Ask the classroom teacher — briefly, in the corridor if necessary — about any students with significant additional needs before your first lesson. You don't need a full IEP briefing; just 'Is there anyone I should know about? Any behaviours I should expect or sensitivities I should be aware of?' Most classroom teachers appreciate this question from an SRE volunteer because it signals that you take the class seriously.
Know Your Class Before You Arrive
Design for Multimodal Learning from the Start
Visual supports (pictures, simple diagrams, a timeline on the board), kinaesthetic activities (movement, drawing, object-based learning), and aural instruction are the three channels that reach the broadest range of learners. A lesson that only uses verbal instruction will lose students with auditory processing difficulties, attention differences, and language delays. Building in at least one visual and one active component per lesson is good pedagogy for everyone.
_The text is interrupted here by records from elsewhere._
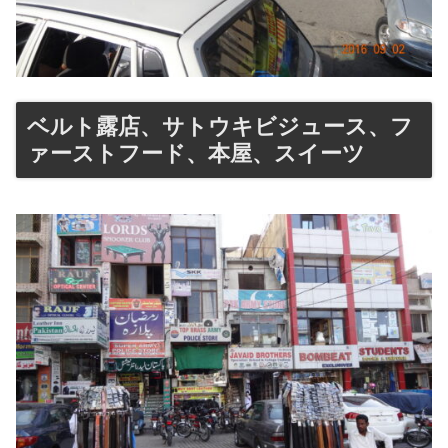
ベルト露店、サトウキビジュース、フ
ァーストフード、本屋、スイーツ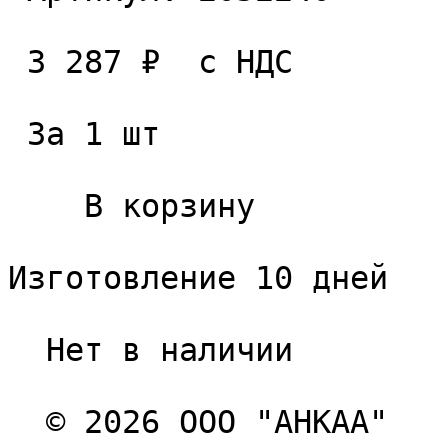
 3 287 ₽  с НДС  

 За 1 шт 

    В корзину   

Изготовление 10 дней

  Нет в наличии 

  © 2026 ООО "АНКАА" 
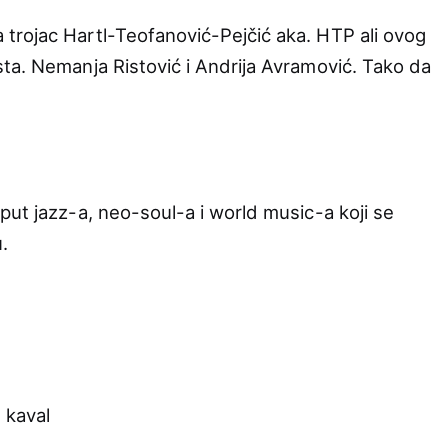
trojac Hartl-Teofanović-Pejčić aka. HTP ali ovog
ta. Nemanja Ristović i Andrija Avramović. Tako da
put jazz-a, neo-soul-a i world music-a koji se
.
 kaval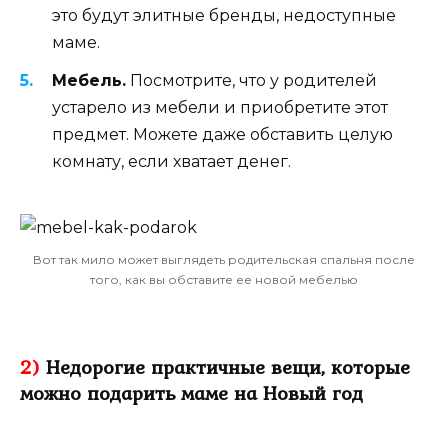
это будут элитные бренды, недоступные
маме.
Мебель.
Посмотрите, что у родителей
устарело из мебели и приобретите этот
предмет. Можете даже обставить целую
комнату, если хватает денег.
Вот так мило может выглядеть родительская спальня после
того, как вы обставите ее новой мебелью
2)
Недорогие практичные вещи, которые
можно подарить маме на Новый год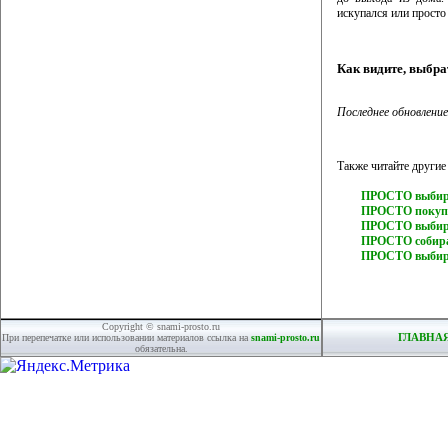
искупался или просто 
Как видите, выбр
Последнее обновление
Также читайте другие 
ПРОСТО выбира
ПРОСТО покупа
ПРОСТО выбир
ПРОСТО собира
ПРОСТО выбира
Copyright © snami-prosto.ru
ГЛАВНА
При перепечатке или использовании материалов ссылка на
snami-prosto.ru
обязательна.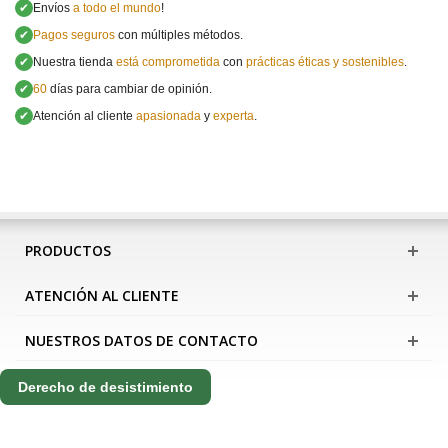
✔
Envíos
a todo el mundo
!
✔
Pagos seguros
con múltiples métodos.
✔
Nuestra tienda
está comprometida
con
prácticas éticas y sostenibles
.
✔
60
días para cambiar de opinión.
✔
Atención al cliente
apasionada
y
experta
.
PRODUCTOS
ATENCIÓN AL CLIENTE
NUESTROS DATOS DE CONTACTO
Derecho de desistimiento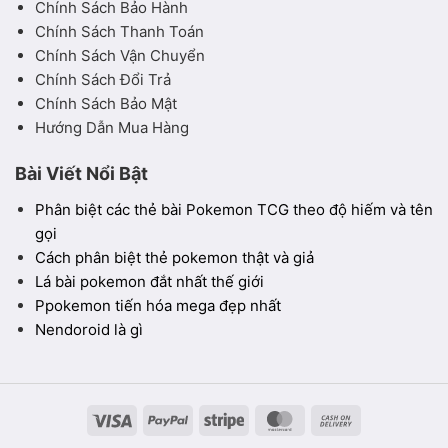
Chính Sách Bảo Hành
Chính Sách Thanh Toán
Chính Sách Vận Chuyển
Chính Sách Đổi Trả
Chính Sách Bảo Mật
Hướng Dẫn Mua Hàng
Bài Viết Nổi Bật
Phân biệt các thẻ bài Pokemon TCG theo độ hiếm và tên
gọi
Cách phân biệt thẻ pokemon thật và giả
Lá bài pokemon đắt nhất thế giới
Ppokemon tiến hóa mega đẹp nhất
Nendoroid là gì
Visa
PayPal
Stripe
MasterCard
Cash
On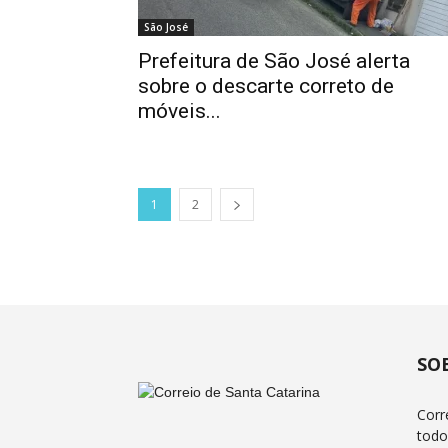
São José
Prefeitura de São José alerta
sobre o descarte correto de
móveis...
1
2
SO
Corr
todo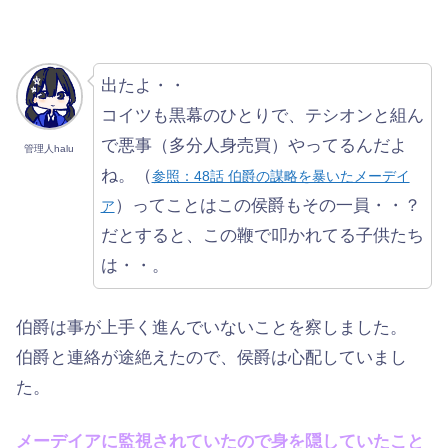
出たよ・・
コイツも黒幕のひとりで、テシオンと組ん
で悪事（多分人身売買）やってるんだよ
管理人halu
ね。（
参照：48話 伯爵の謀略を暴いたメーデイ
）ってことはこの侯爵もその一員・・？
ア
だとすると、この鞭で叩かれてる子供たち
は・・。
伯爵は事が上手く進んでいないことを察しました。
伯爵と連絡が途絶えたので、侯爵は心配していまし
た。
メーデイアに監視されていたので身を隠していたこと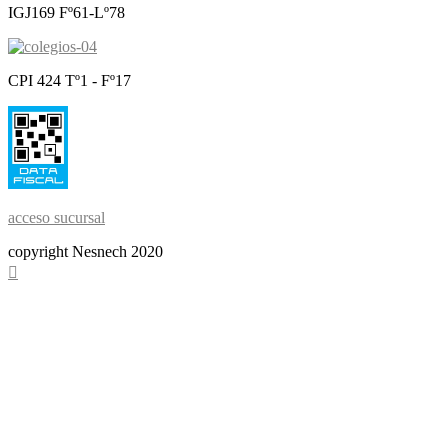
IGJ169 Fº61-Lº78
CPI 424 Tº1 - Fº17
acceso sucursal
copyright Nesnech 2020
Scroll
To
Top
Reduce Unnecessary Sensory Load
For students with autism spectrum characteristics, the transition into SRE from another activity is often the hardest moment. A consistent, predictable opening routine (same greeting, same visual cue that SRE has started) dramatically reduces anxiety. Similarly, avoid sudden loud sounds, unexpected changes to the plan, or activities that require students to be physically close to peers without preparation.
Differentiate Participation, Not Content
Every student deserves access to the same Bible story and the same theological engagement. What you vary is how they participate: a student who can't manage a worksheet can draw; a student who can't verbalise can point; a student who can't sit still can stand at the back. The goal is engagement with the content, not uniform compliance with the activity format.